Mc Donalds shares closed up 1.7%, following a report that the fast-food chain would compete with Starbucks by opening coffee bars offering cappuccinos and lattes. Starbucks shares too ended almost 2% higher.

ICICI Bank and HDFC Bank ADRs end considerably higher

Among other major events of the day, President Bush today spoke about the economy. He noted that the housing slump and high energy prices are among today's challenges. He also said he is determined to make sure taxes stay low. His comments did not have any dramatic effects on the stock market.

Indian ADRs ended mixed today. But ICICI Bank and HDFC Bank ADRs ended very strong today. Both ADRs closed higher by 9.8% and 6.5% respectively. They were followed by Tata Motors whose ADr closed by higher by 3.5%.

Crude prices continued to be affected by recession fears. Crude prices dropped more than $2 today after a US report came up with much below-expected job data on last Friday. The same raised concern of a recession that would curb energy demand. Forecasts of higher-than-normal temperatures through 20 January in the Northeast part of USA also pressured prices.

Crude-oil futures for light sweet crude for February delivery closed at $95.89/barrel (lower by $2.82/barrel or 2.9%) on the New York Mercantile Exchange. Earlier, the contract hit an intraday low of $94.55. Prices are 69% higher on a yearly basis.
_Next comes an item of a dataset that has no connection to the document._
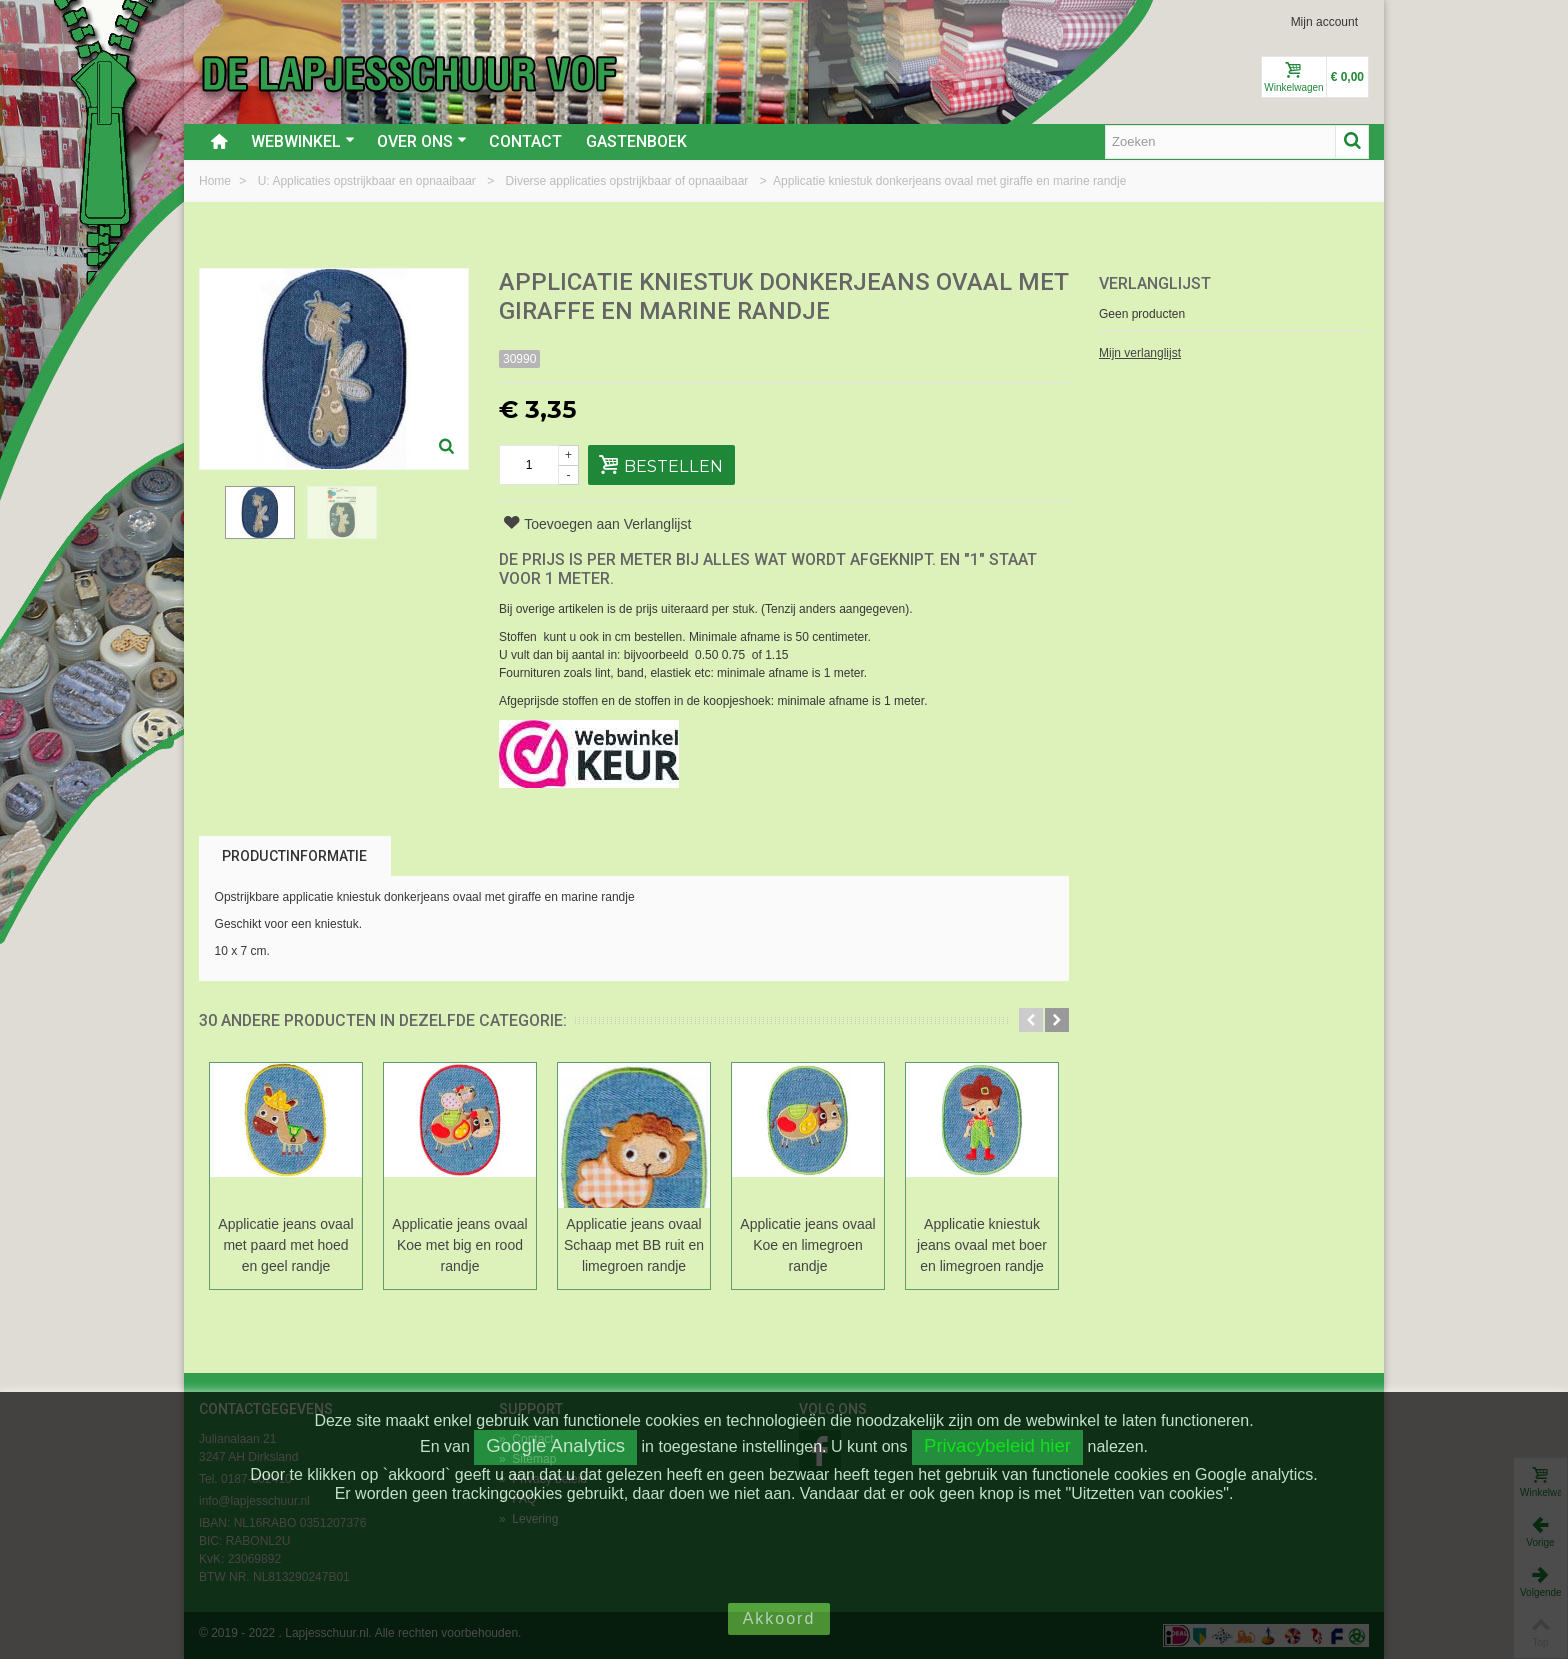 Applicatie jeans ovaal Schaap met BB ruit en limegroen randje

More than 1.7 billion shares traded hands on the New York Stock Exchange, where advancing stocks outpaced those declining 9 to 7. On the Nasdaq, volume neared 2.6 billion, and declining stocks edged just ahead of those advancing.

Tomorrow will be another day when investors will focuss on the economic reports to set the tone of trading. The monthly reading of Pending Home Sales will be announced by the National Association of Realtors in the morning providing market with the latest gauge in housing demand. In the afternoon, November's consumer credit data is scheduled for release which is indicative of consumer finances and consumer health.